Structured page parsing data:
◆ ◆ ◆ ◆ ◆ ◆ ◆

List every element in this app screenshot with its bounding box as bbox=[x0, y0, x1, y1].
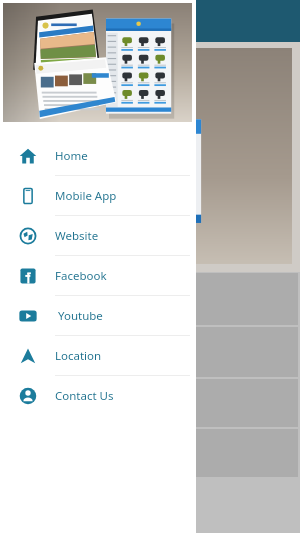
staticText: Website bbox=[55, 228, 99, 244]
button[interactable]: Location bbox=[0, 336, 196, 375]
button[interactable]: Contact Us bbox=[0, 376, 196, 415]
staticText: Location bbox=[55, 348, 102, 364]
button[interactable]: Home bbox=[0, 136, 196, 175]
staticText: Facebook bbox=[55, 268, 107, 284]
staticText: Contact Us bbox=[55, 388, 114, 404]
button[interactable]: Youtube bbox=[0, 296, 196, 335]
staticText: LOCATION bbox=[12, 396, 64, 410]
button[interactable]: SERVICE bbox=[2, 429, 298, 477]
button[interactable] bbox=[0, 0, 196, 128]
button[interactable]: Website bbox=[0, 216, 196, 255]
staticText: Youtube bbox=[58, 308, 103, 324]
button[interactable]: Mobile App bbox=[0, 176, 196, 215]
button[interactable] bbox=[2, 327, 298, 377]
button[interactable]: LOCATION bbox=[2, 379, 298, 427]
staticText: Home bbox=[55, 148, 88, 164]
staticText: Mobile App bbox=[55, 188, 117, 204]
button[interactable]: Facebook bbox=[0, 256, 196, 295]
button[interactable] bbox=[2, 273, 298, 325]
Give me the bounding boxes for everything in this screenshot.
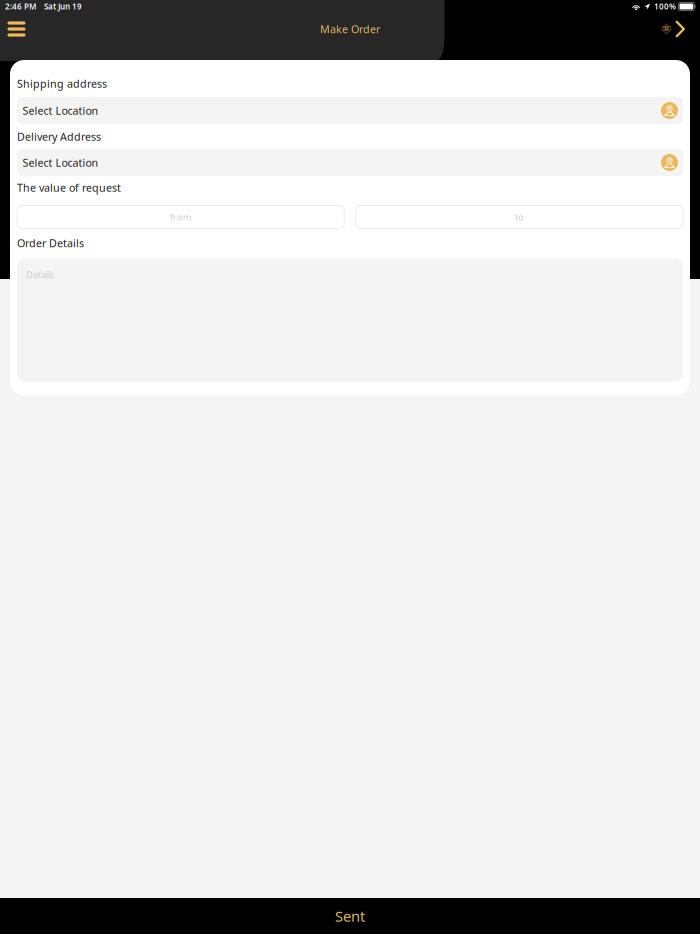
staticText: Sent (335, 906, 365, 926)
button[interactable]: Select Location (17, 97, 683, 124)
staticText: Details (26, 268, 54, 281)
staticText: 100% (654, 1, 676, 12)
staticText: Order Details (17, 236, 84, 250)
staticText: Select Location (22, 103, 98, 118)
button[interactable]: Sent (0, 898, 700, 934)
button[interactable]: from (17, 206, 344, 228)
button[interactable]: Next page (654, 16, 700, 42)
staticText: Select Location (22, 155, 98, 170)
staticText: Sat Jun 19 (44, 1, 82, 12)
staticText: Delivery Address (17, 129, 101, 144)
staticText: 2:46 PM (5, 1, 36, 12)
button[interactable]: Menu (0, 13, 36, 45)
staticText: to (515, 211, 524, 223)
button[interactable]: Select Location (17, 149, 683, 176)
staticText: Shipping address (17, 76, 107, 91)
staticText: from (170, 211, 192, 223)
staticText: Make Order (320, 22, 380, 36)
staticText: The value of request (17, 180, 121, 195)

◆ ◆ ◆ ◆ ◆ ◆ ◆

TASK ITEM:
The answer should hold every entry exactly as given and no pictures at all.

FINAL ANSWER:
List every element in this app screenshot with its bounding box as bbox=[x0, y0, x1, y1].
staticText: Website bbox=[55, 228, 99, 244]
button[interactable]: Location bbox=[0, 336, 196, 375]
button[interactable]: Contact Us bbox=[0, 376, 196, 415]
staticText: Location bbox=[55, 348, 102, 364]
button[interactable]: Home bbox=[0, 136, 196, 175]
staticText: Facebook bbox=[55, 268, 107, 284]
staticText: Contact Us bbox=[55, 388, 114, 404]
button[interactable]: Youtube bbox=[0, 296, 196, 335]
staticText: LOCATION bbox=[12, 396, 64, 410]
button[interactable]: SERVICE bbox=[2, 429, 298, 477]
button[interactable] bbox=[0, 0, 196, 128]
button[interactable]: Website bbox=[0, 216, 196, 255]
staticText: Youtube bbox=[58, 308, 103, 324]
button[interactable]: Mobile App bbox=[0, 176, 196, 215]
button[interactable] bbox=[2, 327, 298, 377]
button[interactable]: LOCATION bbox=[2, 379, 298, 427]
staticText: Home bbox=[55, 148, 88, 164]
staticText: Mobile App bbox=[55, 188, 117, 204]
button[interactable]: Facebook bbox=[0, 256, 196, 295]
button[interactable] bbox=[2, 273, 298, 325]
Give me the bounding boxes for everything in this screenshot.
staticText: Sent (335, 906, 365, 926)
button[interactable]: Select Location (17, 97, 683, 124)
staticText: Details (26, 268, 54, 281)
staticText: 100% (654, 1, 676, 12)
staticText: Order Details (17, 236, 84, 250)
staticText: Select Location (22, 103, 98, 118)
button[interactable]: Sent (0, 898, 700, 934)
button[interactable]: from (17, 206, 344, 228)
button[interactable]: Next page (654, 16, 700, 42)
staticText: Select Location (22, 155, 98, 170)
staticText: Sat Jun 19 (44, 1, 82, 12)
staticText: Delivery Address (17, 129, 101, 144)
staticText: 2:46 PM (5, 1, 36, 12)
button[interactable]: Menu (0, 13, 36, 45)
staticText: to (515, 211, 524, 223)
button[interactable]: Select Location (17, 149, 683, 176)
staticText: Shipping address (17, 76, 107, 91)
staticText: from (170, 211, 192, 223)
staticText: Make Order (320, 22, 380, 36)
staticText: The value of request (17, 180, 121, 195)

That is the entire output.